** What the task requires **
What is needed is a copy of each line in the listing that contains "button".
====
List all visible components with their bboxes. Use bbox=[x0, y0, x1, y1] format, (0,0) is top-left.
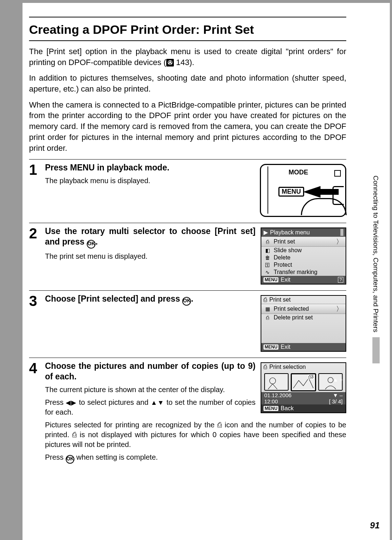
print-icon: ⎙ bbox=[264, 297, 267, 303]
print-icon: ⎙ bbox=[264, 315, 271, 321]
intro1b: 143). bbox=[174, 58, 194, 67]
step-separator bbox=[29, 223, 346, 223]
time-row: 12:00 [ 3/ 4] bbox=[261, 398, 346, 404]
time-label: 12:00 bbox=[264, 398, 278, 404]
print-icon: ⎙ bbox=[264, 364, 267, 370]
lcd-title: Print selection bbox=[269, 364, 306, 370]
menu-item-delete: 🗑Delete bbox=[261, 254, 346, 261]
chevron-right-icon: 〉 bbox=[336, 237, 343, 246]
step-2: 2 Use the rotary multi selector to choos… bbox=[29, 226, 346, 285]
print-badge: ⎙3 bbox=[308, 374, 314, 379]
exit-label: Exit bbox=[281, 344, 290, 350]
step-number: 2 bbox=[29, 226, 45, 241]
trash-icon: 🗑 bbox=[264, 255, 271, 261]
square-icon bbox=[334, 170, 341, 177]
count-label: [ 3/ 4] bbox=[329, 398, 343, 404]
step-separator bbox=[29, 159, 346, 160]
lcd-title: Print set bbox=[269, 297, 291, 303]
step-4: 4 Choose the pictures and number of copi… bbox=[29, 361, 346, 417]
top-rule bbox=[29, 17, 346, 17]
minus-indicator: ▼ – bbox=[333, 392, 343, 398]
lcd-footer: MENU Back bbox=[261, 404, 346, 412]
lcd-header: ⎙ Print set bbox=[261, 296, 346, 304]
lcd-print-set: ⎙ Print set ▦Print selected〉 ⎙Delete pri… bbox=[261, 295, 346, 352]
lcd-print-selection: ⎙ Print selection ⎙3 bbox=[261, 362, 346, 413]
menu-item-delete-print-set: ⎙Delete print set bbox=[261, 314, 346, 321]
step-3-title: Choose [Print selected] and press OK. bbox=[45, 294, 256, 306]
crossref-icon: ✇ bbox=[166, 59, 174, 67]
grid-icon: ▦ bbox=[264, 306, 271, 312]
step-4-desc4: Press OK when setting is complete. bbox=[45, 452, 346, 464]
menu-button-illustration: MENU bbox=[278, 187, 304, 197]
step-3: 3 Choose [Print selected] and press OK. … bbox=[29, 294, 346, 352]
step-4-desc2: Press ◀▶ to select pictures and ▲▼ to se… bbox=[45, 398, 256, 417]
print-icon: ⎙ bbox=[264, 239, 271, 245]
help-icon: ? bbox=[338, 277, 343, 283]
page-title: Creating a DPOF Print Order: Print Set bbox=[29, 23, 346, 37]
svg-point-0 bbox=[270, 378, 276, 384]
lcd-header: ▶ Playback menu bbox=[261, 228, 346, 237]
date-row: 01.12.2006 ▼ – bbox=[261, 392, 346, 398]
lcd-footer: MENU Exit ? bbox=[261, 276, 346, 284]
step-1: 1 Press MENU in playback mode. The playb… bbox=[29, 162, 346, 217]
step-1-title: Press MENU in playback mode. bbox=[45, 162, 256, 173]
date-label: 01.12.2006 bbox=[264, 392, 291, 398]
step-4-desc1: The current picture is shown at the cent… bbox=[45, 385, 256, 395]
step-4-continued: 4 Pictures selected for printing are rec… bbox=[29, 417, 346, 464]
menu-chip: MENU bbox=[264, 277, 278, 282]
title-rule bbox=[29, 40, 346, 41]
up-down-icon: ▲▼ bbox=[151, 399, 164, 406]
lcd-header: ⎙ Print selection bbox=[261, 363, 346, 371]
step-1-desc: The playback menu is displayed. bbox=[45, 176, 256, 186]
ok-icon: OK bbox=[182, 297, 191, 306]
thumbnail-selected: ⎙3 bbox=[291, 373, 316, 391]
menu-item-slide-show: ◧Slide show bbox=[261, 247, 346, 254]
section-tab: Connecting to Televisions, Computers, an… bbox=[372, 176, 380, 363]
menu-item-protect: ⚿Protect bbox=[261, 261, 346, 269]
intro-paragraph-2: In addition to pictures themselves, shoo… bbox=[29, 73, 346, 94]
step-4-desc3: Pictures selected for printing are recog… bbox=[45, 420, 346, 450]
manual-page: Creating a DPOF Print Order: Print Set T… bbox=[23, 3, 390, 540]
section-tab-marker bbox=[372, 337, 380, 363]
content-area: Creating a DPOF Print Order: Print Set T… bbox=[29, 17, 346, 540]
lcd-playback-menu: ▶ Playback menu ⎙Print set〉 ◧Slide show … bbox=[261, 227, 346, 285]
section-tab-text: Connecting to Televisions, Computers, an… bbox=[372, 176, 380, 333]
step-2-title: Use the rotary multi selector to choose … bbox=[45, 226, 256, 249]
lcd-footer: MENU Exit bbox=[261, 343, 346, 351]
lcd-title: Playback menu bbox=[270, 229, 310, 236]
menu-chip: MENU bbox=[264, 406, 278, 411]
exit-label: Exit bbox=[281, 277, 290, 283]
menu-item-print-set: ⎙Print set〉 bbox=[261, 237, 346, 247]
step-separator bbox=[29, 358, 346, 358]
menu-item-print-selected: ▦Print selected〉 bbox=[261, 304, 346, 314]
page-number: 91 bbox=[370, 520, 380, 531]
ok-icon: OK bbox=[87, 240, 95, 249]
transfer-icon: ∿ bbox=[264, 269, 271, 275]
intro-paragraph-3: When the camera is connected to a PictBr… bbox=[29, 100, 346, 153]
scrollbar-icon bbox=[340, 229, 343, 236]
menu-item-transfer: ∿Transfer marking bbox=[261, 269, 346, 276]
step-number: 1 bbox=[29, 162, 45, 177]
step-number: 3 bbox=[29, 294, 45, 308]
camera-illustration: MODE MENU bbox=[260, 164, 346, 217]
key-icon: ⚿ bbox=[264, 262, 271, 268]
left-right-icon: ◀▶ bbox=[66, 399, 77, 406]
plus-indicator: ▲ + bbox=[333, 377, 343, 383]
mode-label: MODE bbox=[289, 169, 308, 176]
ok-icon: OK bbox=[66, 455, 74, 464]
step-2-desc: The print set menu is displayed. bbox=[45, 251, 256, 261]
back-label: Back bbox=[281, 405, 294, 412]
step-number: 4 bbox=[29, 361, 45, 375]
step-4-title: Choose the pictures and number of copies… bbox=[45, 361, 256, 382]
step-separator bbox=[29, 290, 346, 291]
svg-point-1 bbox=[328, 378, 333, 383]
intro-paragraph: The [Print set] option in the playback m… bbox=[29, 46, 346, 68]
slideshow-icon: ◧ bbox=[264, 247, 271, 253]
menu-chip: MENU bbox=[264, 344, 278, 350]
play-icon: ▶ bbox=[264, 229, 268, 236]
menu-word: MENU bbox=[70, 163, 95, 172]
chevron-right-icon: 〉 bbox=[336, 305, 343, 313]
arrow-icon bbox=[303, 186, 320, 198]
thumbnail bbox=[264, 373, 289, 391]
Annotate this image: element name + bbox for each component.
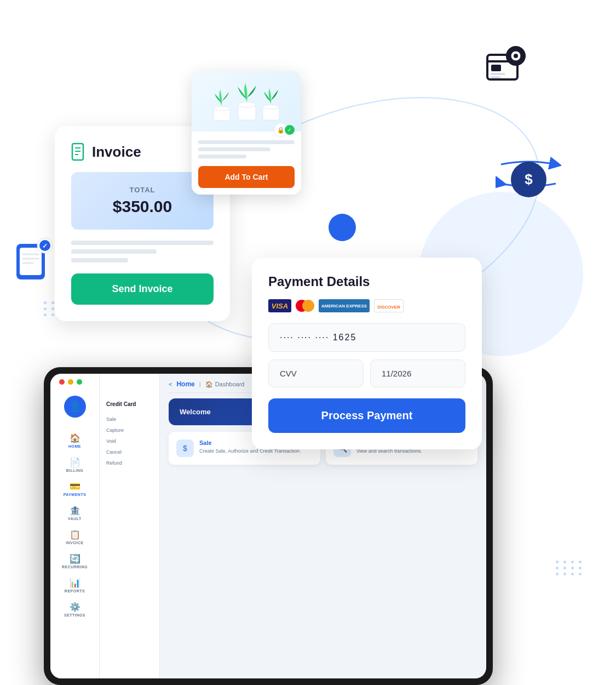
billing-icon: 📄: [70, 457, 80, 467]
svg-rect-2: [491, 65, 501, 71]
welcome-label: Welcome: [180, 408, 211, 416]
sidebar-item-payments[interactable]: 💳 PAYMENTS: [50, 477, 99, 501]
invoice-line-3: [71, 258, 128, 262]
payment-title: Payment Details: [268, 274, 465, 289]
add-to-cart-button[interactable]: Add To Cart: [198, 166, 295, 188]
card-number-field[interactable]: ···· ···· ···· 1625: [268, 323, 465, 352]
vault-icon: 🏦: [70, 505, 80, 516]
sidebar-item-settings[interactable]: ⚙️ SETTINGS: [50, 597, 99, 621]
tablet-sidebar: 👤 🏠 HOME 📄 BILLING 💳 PAYMENTS 🏦 VAULT 📋 …: [50, 374, 100, 678]
svg-rect-10: [506, 54, 510, 58]
menu-title: Credit Card: [106, 401, 153, 407]
svg-rect-11: [521, 54, 526, 58]
sidebar-label-vault: VAULT: [68, 517, 82, 521]
sidebar-item-reports[interactable]: 📊 REPORTS: [50, 573, 99, 597]
svg-rect-9: [514, 61, 517, 66]
expiry-field[interactable]: 11/2026: [370, 359, 465, 387]
svg-rect-8: [514, 46, 517, 50]
sidebar-item-recurring[interactable]: 🔄 RECURRING: [50, 549, 99, 573]
check-icon: ✓: [285, 125, 295, 135]
svg-point-25: [214, 106, 230, 111]
card-logos: VISA AMERICAN EXPRESS DISCOVER: [268, 299, 465, 312]
dollar-symbol: $: [525, 171, 532, 188]
settings-icon: [485, 44, 528, 88]
dashboard-nav-link[interactable]: 🏠 Dashboard: [205, 381, 245, 388]
menu-item-sale[interactable]: Sale: [106, 414, 153, 425]
send-invoice-button[interactable]: Send Invoice: [71, 273, 214, 305]
dot-minimize[interactable]: [68, 379, 73, 385]
amex-logo: AMERICAN EXPRESS: [319, 299, 370, 312]
home-icon: 🏠: [70, 433, 80, 443]
product-line-1: [198, 140, 295, 144]
invoice-lines: [71, 241, 214, 262]
sidebar-item-home[interactable]: 🏠 HOME: [50, 429, 99, 453]
cvv-field[interactable]: CVV: [268, 359, 364, 387]
invoice-doc-icon: [71, 142, 87, 161]
dollar-icon: $: [183, 444, 187, 453]
settings-menu-icon: ⚙️: [70, 602, 80, 612]
svg-text:✓: ✓: [42, 242, 48, 250]
svg-point-29: [263, 105, 279, 109]
dot-close[interactable]: [59, 379, 65, 385]
total-amount: $350.00: [85, 197, 200, 216]
product-image: 🔒 ✓: [192, 71, 301, 132]
mobile-notification-icon: ✓: [12, 236, 61, 285]
reports-icon: 📊: [70, 578, 80, 588]
product-line-2: [198, 147, 270, 151]
dashboard-home-icon: 🏠: [205, 381, 213, 388]
invoice-line-2: [71, 249, 157, 254]
process-payment-button[interactable]: Process Payment: [268, 398, 465, 433]
sidebar-item-invoice[interactable]: 📋 INVOICE: [50, 525, 99, 549]
sidebar-label-home: HOME: [68, 444, 81, 448]
sidebar-label-billing: BILLING: [66, 469, 84, 472]
home-nav-link[interactable]: Home: [176, 380, 194, 388]
menu-item-void[interactable]: Void: [106, 436, 153, 447]
total-label: TOTAL: [85, 186, 200, 194]
svg-rect-13: [20, 248, 42, 275]
sidebar-label-settings: SETTINGS: [64, 613, 85, 617]
plant-image: [208, 78, 285, 125]
dots-pattern-right: [556, 561, 583, 575]
sidebar-label-invoice: INVOICE: [66, 541, 83, 545]
payments-icon: 💳: [70, 481, 80, 492]
sidebar-label-payments: PAYMENTS: [64, 493, 87, 496]
product-card: 🔒 ✓ Add To Cart: [192, 71, 301, 195]
sidebar-label-reports: REPORTS: [65, 589, 85, 593]
svg-point-7: [514, 54, 518, 58]
mastercard-logo: [296, 300, 314, 312]
menu-item-refund[interactable]: Refund: [106, 458, 153, 469]
visa-logo: VISA: [268, 299, 291, 312]
payment-details-card: Payment Details VISA AMERICAN EXPRESS DI…: [252, 258, 482, 449]
card-cvv-expiry-row: CVV 11/2026: [268, 359, 465, 387]
invoice-line-1: [71, 241, 214, 245]
sidebar-label-recurring: RECURRING: [62, 565, 88, 569]
discover-logo: DISCOVER: [374, 299, 404, 312]
product-line-3: [198, 155, 246, 158]
sidebar-item-vault[interactable]: 🏦 VAULT: [50, 501, 99, 525]
invoice-icon: 📋: [70, 529, 80, 540]
user-avatar: 👤: [64, 396, 86, 418]
back-button[interactable]: <: [169, 381, 172, 387]
sidebar-item-billing[interactable]: 📄 BILLING: [50, 453, 99, 477]
tablet-menu: Credit Card Sale Capture Void Cancel Ref…: [100, 374, 160, 678]
dollar-exchange-icon: $: [496, 153, 561, 197]
recurring-icon: 🔄: [70, 553, 80, 564]
breadcrumb-separator: |: [199, 381, 201, 387]
tablet-window-dots: [59, 379, 82, 385]
menu-item-capture[interactable]: Capture: [106, 425, 153, 436]
sale-icon-box: $: [176, 439, 194, 457]
dot-maximize[interactable]: [77, 379, 82, 385]
menu-item-cancel[interactable]: Cancel: [106, 447, 153, 458]
svg-point-27: [238, 102, 256, 107]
====
** Output of the exercise **
menu-button-illustration: MENU bbox=[278, 187, 304, 197]
add-to-cart-button[interactable]: Add To Cart: [198, 166, 295, 188]
send-invoice-button[interactable]: Send Invoice: [71, 273, 214, 305]
process-payment-button[interactable]: Process Payment: [268, 398, 465, 433]
back-button[interactable]: <: [169, 381, 172, 387]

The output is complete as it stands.